El día transcurre en calma, con tiroteos ralos, y al General Osear se le pasa dedicado a distribuir a los hombres frescos de la Séptima Brigada a lo largo de la «línea negra». En una reunión con su Estado Mayor se descarta terminantemente otro asalto, mientras no lleguen los refuerzos. Se mantendrá una guerra de posiciones, tratando de avanzar gradualmente por el flanco derecho —el más débil de Canudos, a simple vista—, en ataques parciales, sin exponer a toda la tropa. Se decide, también, que parta una expedición a Monte Santo llevándose a los heridos en condiciones de soportar el viaje. A mediodía, cuando están enterrando a los Coroneles de Silva Telles y Serra Martins, junto al río, en una sola tumba con dos crucecillas de madera, le dan al General una mala noticia: acaba de ser herido en la cadera, por una bala perdida, el Coronel Neri, mientras hacía una necesidad biológica en una encrucijada de la «línea negra». Esa noche lo despierta un fuerte tiroteo. Los yagunzos atacan los dos cañones Krupp 7,5 del descampado y el Batallón 32 de Infantería vuela a reforzar a los artilleros. Los yagunzos cruzaron la «línea negra» en la oscuridad, en
las barbas de los centinelas. El combate es reñido, de dos horas, y la mortandad grande: perecen siete soldados y hay quince heridos, entre ellos un alférez. Pero los yagunzos tienen cincuenta muertos y diecisiete prisioneros. El General va a verlos. Es el alba, una irisación azulada pespunta los cerros. El viento es tan frío que el General Osear se cubre con una manta mientras recorre el descampado a trancos. Los Krupp, felizmente, están intactos. Pero la violencia de la lucha y los compañeros muertos y heridos han exasperado de tal modo a los artilleros e infantes que el General Osear encuentra a los prisioneros medio muertos de los golpes que han recibido. Son muy jóvenes, algunos niños, y hay entre ellos dos mujeres, todos esqueléticos. El General Osear confirma lo que confiesan todos los prisioneros: la gran escasez de alimentos entre los bandidos. Le explican que eran las mujeres y los jóvenes quienes disparaban, pues los yagunzos se dedicaron a tratar de destruir los cañones con picas, mazas, garrotes, martillos, o en atorarlos con arena. Buen síntoma: es la segunda vez que lo intentan, los Krupp 7,5 les están haciendo daño. Las mujeres, igual que los niños, tienen trapos azules. Los oficiales presentes están asqueados de esos extremos de barbarie: que envíen niños y mujeres les parece el colmo de la abyección humana, un escarnio del arte y la moral de la guerra. Cuando se retira, el General Osear oye que los prisioneros, al darse cuenta que los van a ejecutar, vitorearon al Buen Jesús. Sí, los tres generales que rehusaron venir sabían lo que hacían; adivinaban que esto de guerrear contra niños y mujeres que matan y a los que por tanto hay que matar, y que mueren dando vivas a Jesús, es algo que no puede producir alegría a ningún soldado. Tiene la boca amarga, como si hubiera masticado tabaco.
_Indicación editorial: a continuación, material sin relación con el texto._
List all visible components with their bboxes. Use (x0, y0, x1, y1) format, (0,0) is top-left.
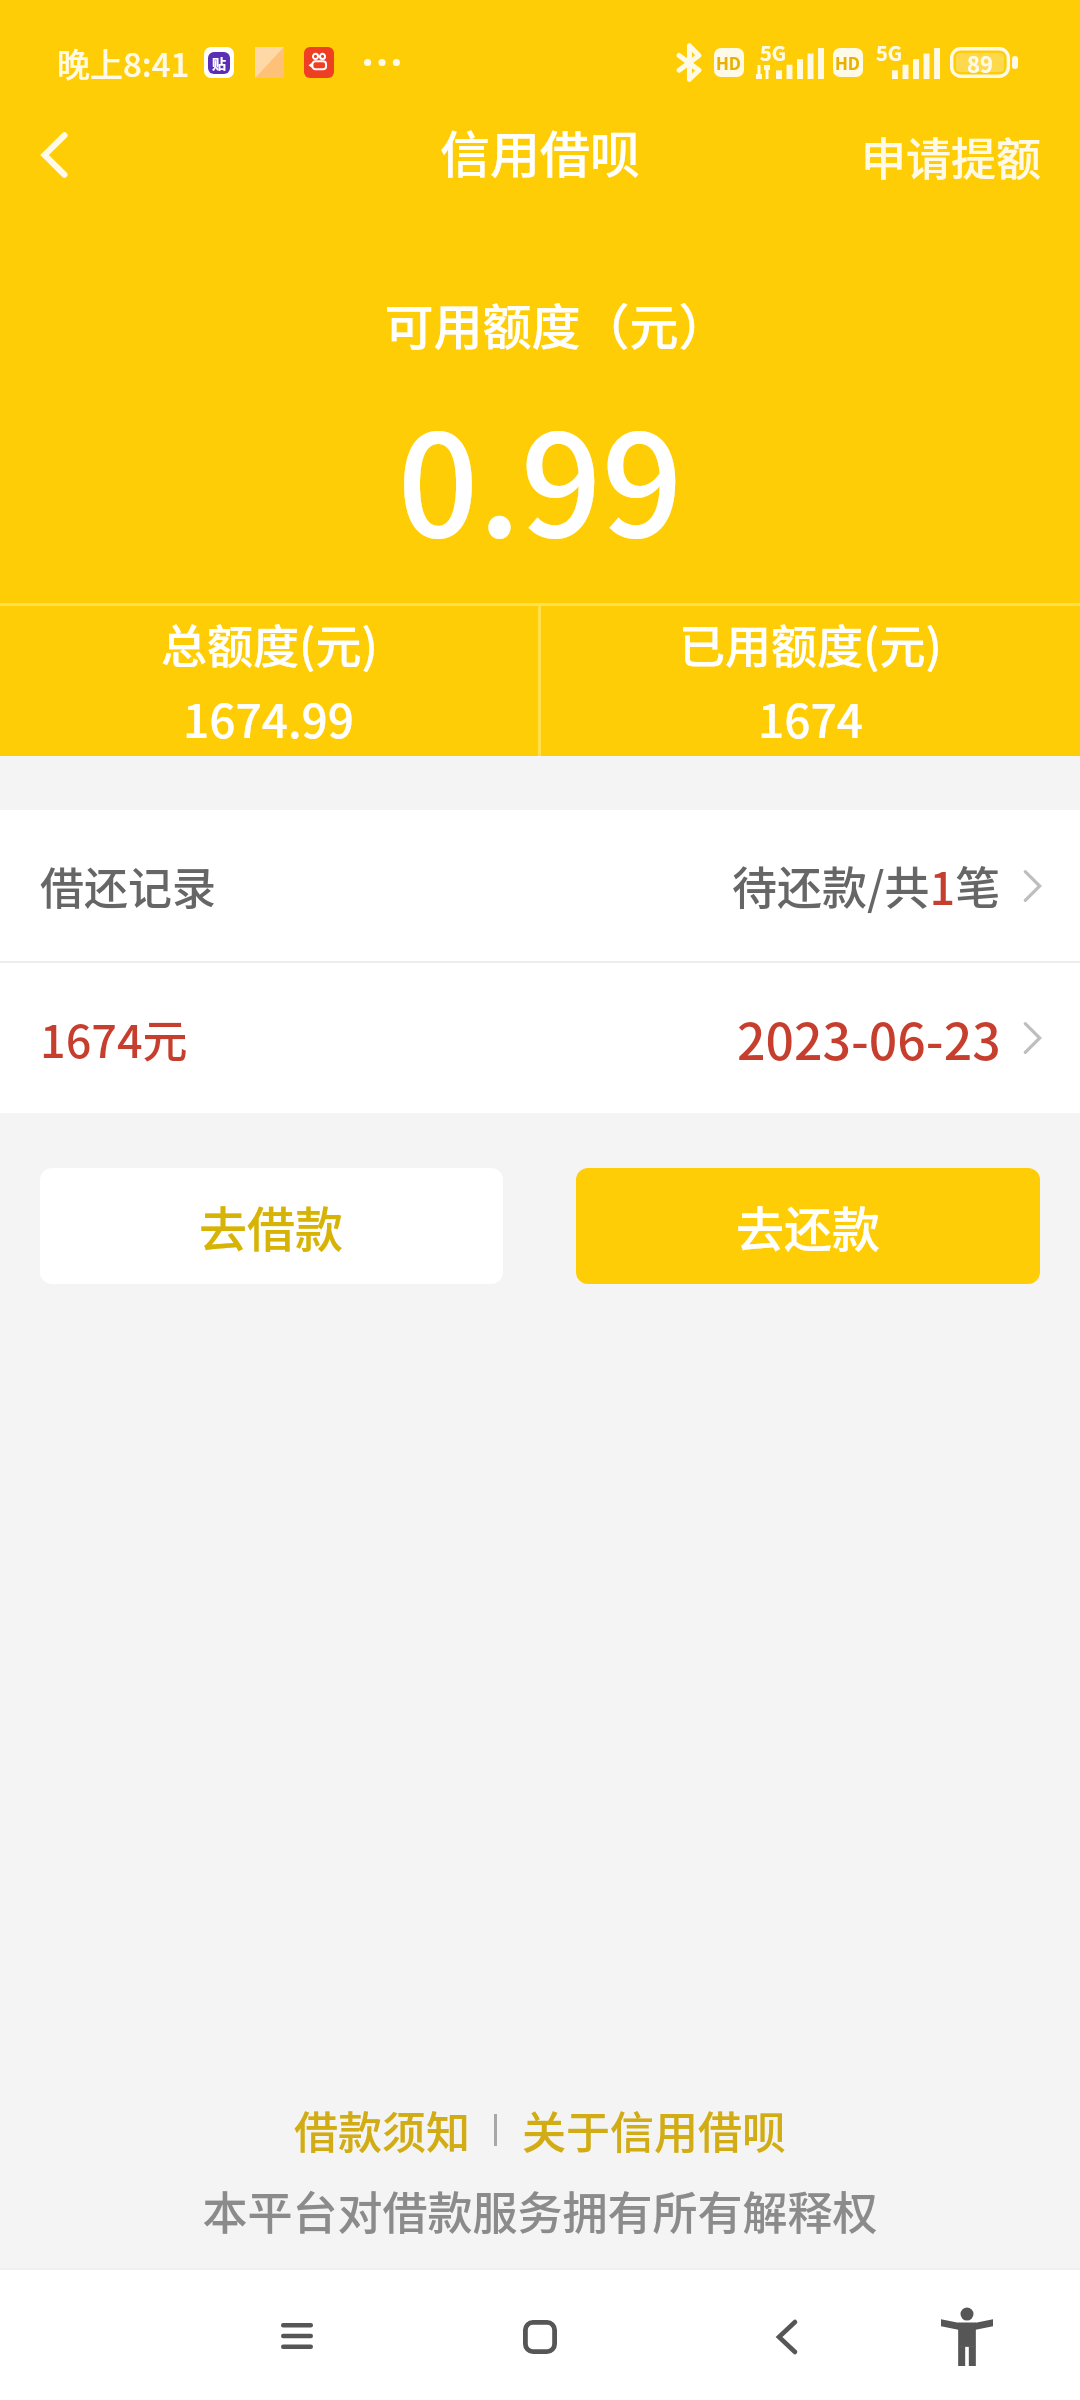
button[interactable]: 借还记录 (0, 810, 1080, 961)
staticText: 借款须知 (294, 2098, 470, 2162)
staticText: 待还款/共1笔 (732, 853, 1001, 918)
staticText: 可用额度（元） (16, 288, 1080, 359)
staticText: 去借款 (199, 1191, 344, 1261)
button[interactable]: 关于信用借呗 (522, 2098, 786, 2162)
staticText: 本平台对借款服务拥有所有解释权 (0, 2178, 1080, 2243)
staticText: HD (835, 50, 861, 75)
button[interactable]: Back (731, 2270, 843, 2382)
staticText: 总额度(元) (161, 610, 378, 677)
button[interactable]: 去还款 (576, 1168, 1040, 1284)
staticText: 1674.99 (183, 685, 355, 752)
button[interactable]: Menu (241, 2270, 353, 2382)
button[interactable]: Home (484, 2270, 596, 2382)
button[interactable]: Accessibility (911, 2270, 1023, 2382)
staticText: 0.99 (0, 372, 1080, 578)
button[interactable]: 借款须知 (294, 2098, 470, 2162)
staticText: 2023-06-23 (737, 1002, 1001, 1074)
button[interactable]: 申请提额 (819, 101, 1080, 201)
button[interactable]: Back (2, 101, 106, 201)
staticText: 1674元 (40, 1006, 188, 1071)
staticText: 贴 (212, 53, 226, 73)
staticText: 关于信用借呗 (522, 2098, 786, 2162)
staticText: 借还记录 (40, 854, 216, 918)
staticText: 晚上8:41 (57, 39, 190, 87)
staticText: 89 (967, 47, 993, 78)
staticText: 信用借呗 (440, 115, 640, 187)
staticText: 去还款 (736, 1191, 881, 1261)
staticText: 1674 (758, 685, 863, 752)
staticText: 5G (760, 38, 787, 67)
staticText: HD (716, 50, 742, 75)
button[interactable]: 去借款 (40, 1168, 503, 1284)
staticText: 5G (876, 38, 903, 67)
staticText: 已用额度(元) (679, 610, 942, 677)
button[interactable]: 1674元 (0, 963, 1080, 1113)
staticText: 申请提额 (861, 124, 1042, 188)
Ese día transcurre en la «línea negra» sin novedad, dentro de lo que —piensa el jefe de la Expedición — será la rutina hasta que lleguen los refuerzos: tiroteos esporádicos de una parte a otra de las dos barricadas que se desafían, ceñudas y enrevesadas; torneos de insultos que sobrevuelan las barreras sin que los insultados se vean las caras, y el cañoneo contra las Iglesias y el Santuario, ahora breve debido a la escasez de municiones. Se hallan prácticamente sin nada que comer; quedan apenas diez reses en el corral habilitado detrás de la Favela y unos cuantos sacos de café y de grano. Reduce a la mitad las raciones de la tropa, que ya eran exiguas.